BEGIN
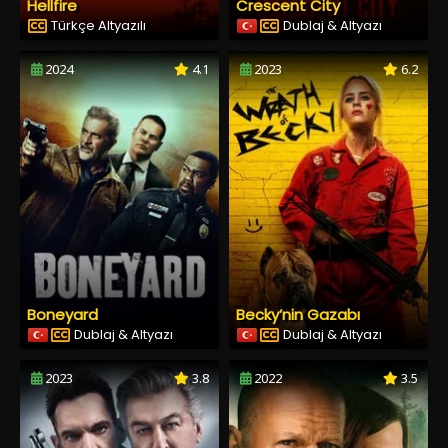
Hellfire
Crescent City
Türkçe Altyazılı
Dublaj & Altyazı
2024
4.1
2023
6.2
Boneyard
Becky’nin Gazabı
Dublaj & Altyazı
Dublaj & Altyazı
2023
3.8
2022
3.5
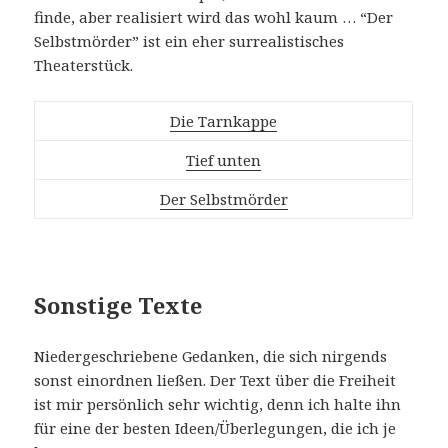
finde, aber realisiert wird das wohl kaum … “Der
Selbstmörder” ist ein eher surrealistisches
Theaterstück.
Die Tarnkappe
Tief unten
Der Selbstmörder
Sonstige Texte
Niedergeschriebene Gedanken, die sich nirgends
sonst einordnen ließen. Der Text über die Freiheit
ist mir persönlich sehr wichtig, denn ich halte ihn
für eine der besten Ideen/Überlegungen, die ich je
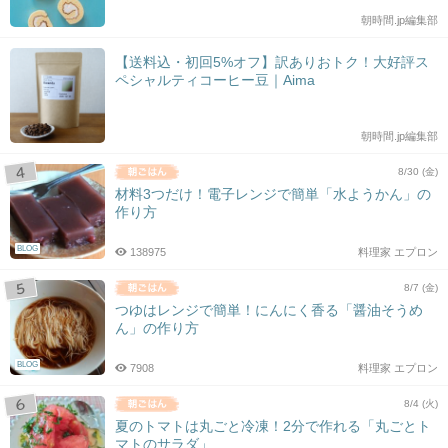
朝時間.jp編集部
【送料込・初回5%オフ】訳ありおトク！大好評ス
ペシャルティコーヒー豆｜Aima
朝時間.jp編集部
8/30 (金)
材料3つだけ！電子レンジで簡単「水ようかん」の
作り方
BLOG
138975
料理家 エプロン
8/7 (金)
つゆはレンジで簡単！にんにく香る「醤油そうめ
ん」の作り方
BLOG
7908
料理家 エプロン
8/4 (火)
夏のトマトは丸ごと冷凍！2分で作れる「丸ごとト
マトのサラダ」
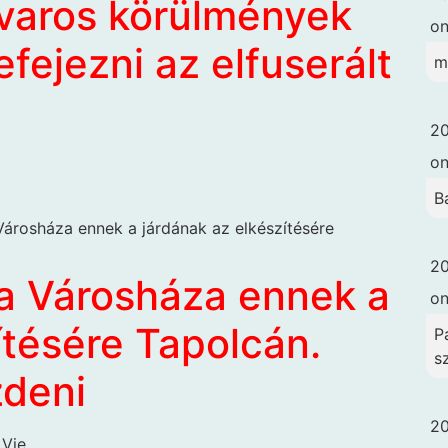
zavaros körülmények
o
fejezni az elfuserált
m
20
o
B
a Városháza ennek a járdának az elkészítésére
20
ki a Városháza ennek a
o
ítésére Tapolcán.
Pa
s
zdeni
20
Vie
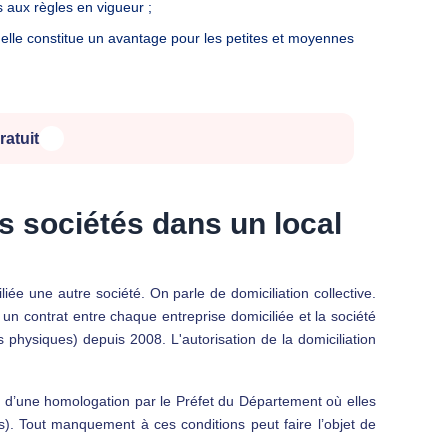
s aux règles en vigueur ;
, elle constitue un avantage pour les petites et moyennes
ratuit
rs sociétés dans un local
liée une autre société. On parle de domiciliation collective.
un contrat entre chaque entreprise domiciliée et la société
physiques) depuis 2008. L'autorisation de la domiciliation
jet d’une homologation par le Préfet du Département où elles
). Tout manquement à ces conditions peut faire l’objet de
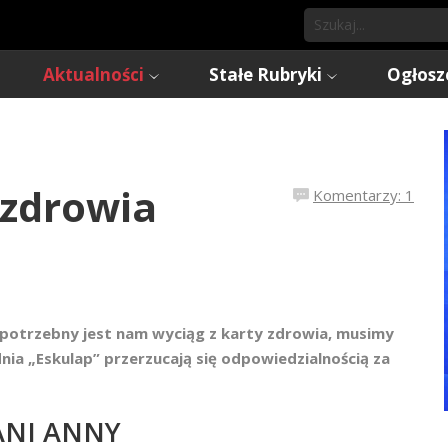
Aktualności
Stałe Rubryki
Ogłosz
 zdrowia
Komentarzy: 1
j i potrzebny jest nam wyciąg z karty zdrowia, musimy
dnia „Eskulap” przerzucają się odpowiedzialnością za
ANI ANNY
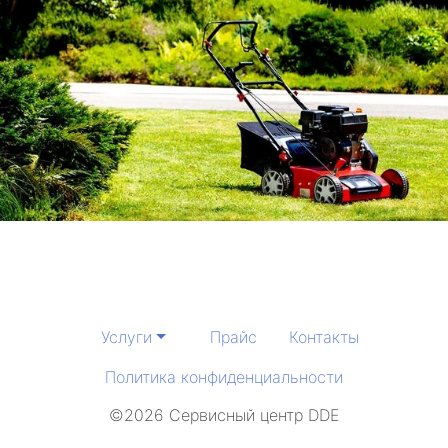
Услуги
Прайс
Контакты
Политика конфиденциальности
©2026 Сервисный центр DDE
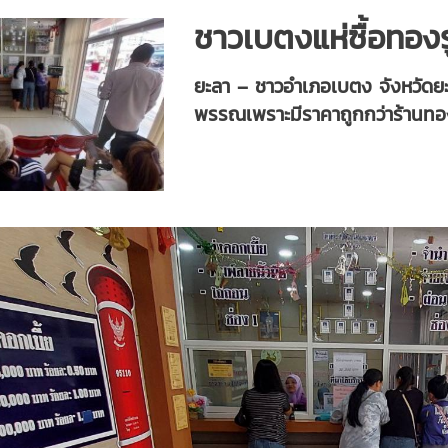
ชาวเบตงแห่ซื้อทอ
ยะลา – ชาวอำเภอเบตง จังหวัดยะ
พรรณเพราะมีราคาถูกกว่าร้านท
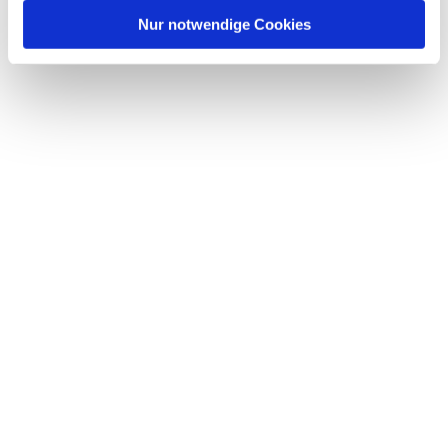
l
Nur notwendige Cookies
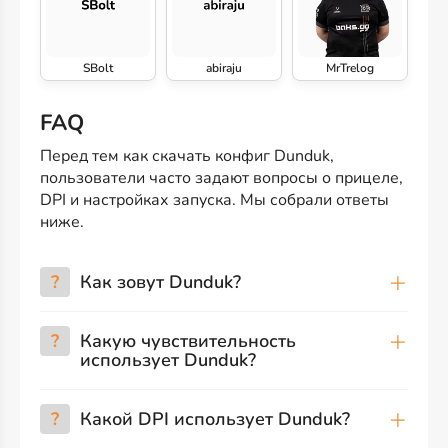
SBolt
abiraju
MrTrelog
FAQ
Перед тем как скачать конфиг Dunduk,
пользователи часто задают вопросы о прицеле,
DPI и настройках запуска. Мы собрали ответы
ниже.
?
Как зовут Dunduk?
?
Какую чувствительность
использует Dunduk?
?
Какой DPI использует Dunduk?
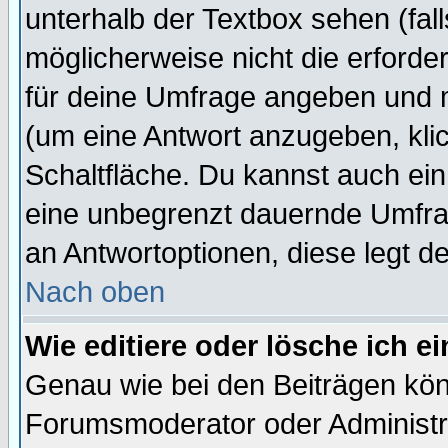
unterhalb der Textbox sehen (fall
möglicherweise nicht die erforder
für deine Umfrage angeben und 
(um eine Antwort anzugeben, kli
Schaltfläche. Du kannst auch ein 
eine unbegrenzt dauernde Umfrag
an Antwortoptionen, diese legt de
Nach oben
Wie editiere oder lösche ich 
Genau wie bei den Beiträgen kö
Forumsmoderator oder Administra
END
BEGIN
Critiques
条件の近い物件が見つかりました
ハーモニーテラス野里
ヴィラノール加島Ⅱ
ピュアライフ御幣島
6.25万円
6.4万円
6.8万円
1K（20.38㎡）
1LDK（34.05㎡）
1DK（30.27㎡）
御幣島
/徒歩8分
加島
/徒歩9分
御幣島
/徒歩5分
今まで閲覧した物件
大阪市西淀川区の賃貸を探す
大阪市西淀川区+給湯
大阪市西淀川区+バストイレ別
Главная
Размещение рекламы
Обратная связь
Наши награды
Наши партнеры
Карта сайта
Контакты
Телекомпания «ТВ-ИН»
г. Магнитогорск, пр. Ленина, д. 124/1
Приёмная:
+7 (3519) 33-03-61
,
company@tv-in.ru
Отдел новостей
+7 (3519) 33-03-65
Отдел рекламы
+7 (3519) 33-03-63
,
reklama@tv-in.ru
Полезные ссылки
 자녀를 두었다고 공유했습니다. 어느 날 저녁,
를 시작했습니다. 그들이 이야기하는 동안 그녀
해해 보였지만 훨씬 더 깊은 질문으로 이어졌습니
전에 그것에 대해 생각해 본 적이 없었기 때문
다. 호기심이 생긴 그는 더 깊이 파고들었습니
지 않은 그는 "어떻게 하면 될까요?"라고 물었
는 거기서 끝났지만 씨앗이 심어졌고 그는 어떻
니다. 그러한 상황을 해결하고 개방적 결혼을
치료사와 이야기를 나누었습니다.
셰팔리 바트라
END
BEGIN
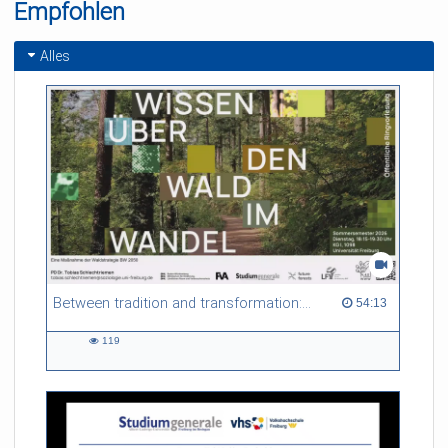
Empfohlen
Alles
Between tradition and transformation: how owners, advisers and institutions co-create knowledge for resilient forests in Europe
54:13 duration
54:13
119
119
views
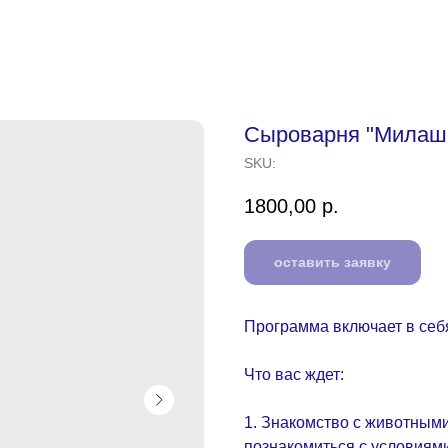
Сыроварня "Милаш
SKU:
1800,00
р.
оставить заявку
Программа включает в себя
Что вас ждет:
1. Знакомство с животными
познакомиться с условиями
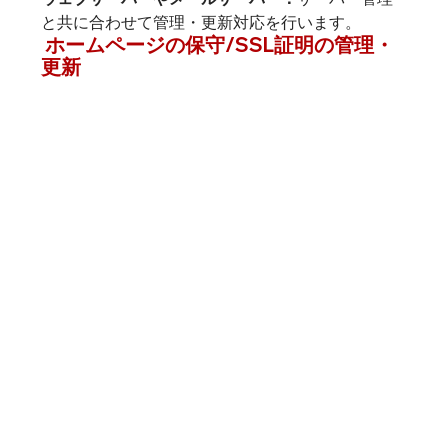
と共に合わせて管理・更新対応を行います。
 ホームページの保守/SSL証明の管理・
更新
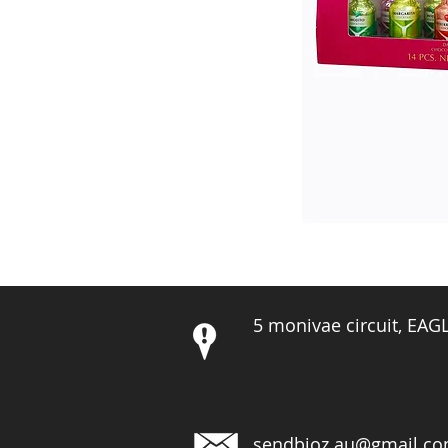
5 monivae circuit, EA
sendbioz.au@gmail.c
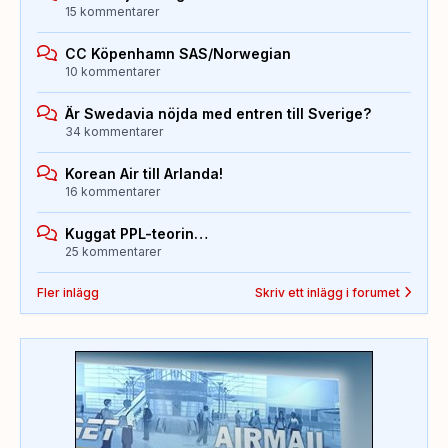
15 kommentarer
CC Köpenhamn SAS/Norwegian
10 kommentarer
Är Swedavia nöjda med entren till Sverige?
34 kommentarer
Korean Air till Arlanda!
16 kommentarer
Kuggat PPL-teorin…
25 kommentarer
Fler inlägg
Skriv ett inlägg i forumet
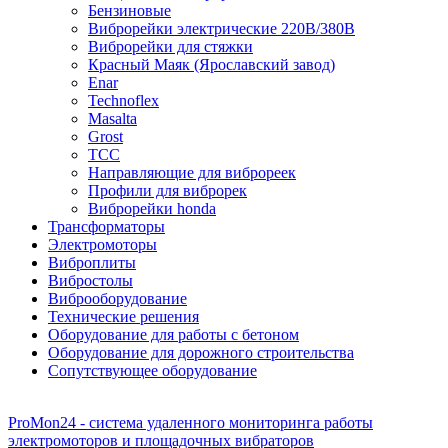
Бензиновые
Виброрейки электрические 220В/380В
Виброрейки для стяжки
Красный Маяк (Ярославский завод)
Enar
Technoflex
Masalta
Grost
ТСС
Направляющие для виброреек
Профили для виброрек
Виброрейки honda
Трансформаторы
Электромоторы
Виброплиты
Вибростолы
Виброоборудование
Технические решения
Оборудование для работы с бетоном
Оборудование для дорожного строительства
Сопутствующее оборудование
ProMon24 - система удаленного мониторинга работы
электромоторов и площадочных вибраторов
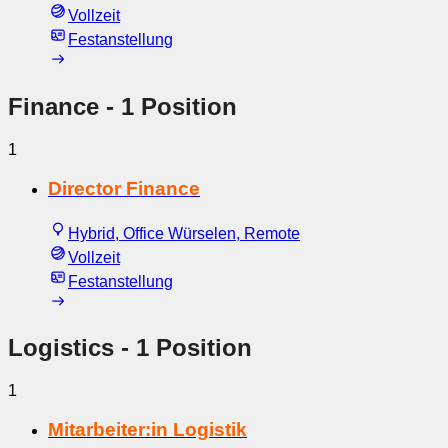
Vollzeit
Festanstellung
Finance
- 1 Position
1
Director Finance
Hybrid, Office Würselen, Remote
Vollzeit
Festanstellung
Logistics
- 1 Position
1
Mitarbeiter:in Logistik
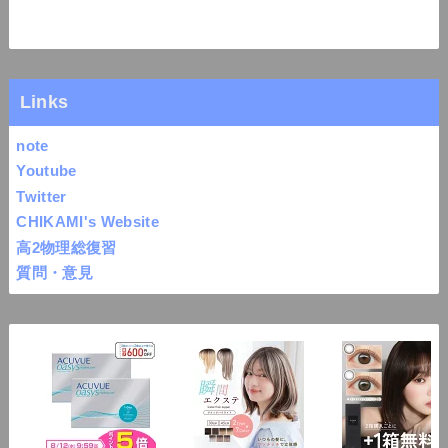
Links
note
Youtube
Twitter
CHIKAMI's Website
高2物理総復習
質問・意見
END
▶ _TASK DETAILS_:
For this exercise, please set down exactly the lines of the listing above from the line with "Как зовут Dunduk?" up to and including the line with "Forumsmoderator oder Administra", and no pictures.

▶ _WRITTEN SOLUTION_:
Как зовут Dunduk?
?
Какую чувствительность
использует Dunduk?
?
Какой DPI использует Dunduk?
unterhalb der Textbox sehen (fall
möglicherweise nicht die erforder
für deine Umfrage angeben und 
(um eine Antwort anzugeben, kli
Schaltfläche. Du kannst auch ein 
eine unbegrenzt dauernde Umfrag
an Antwortoptionen, diese legt de
Nach oben
Wie editiere oder lösche ich 
Genau wie bei den Beiträgen kö
Forumsmoderator oder Administra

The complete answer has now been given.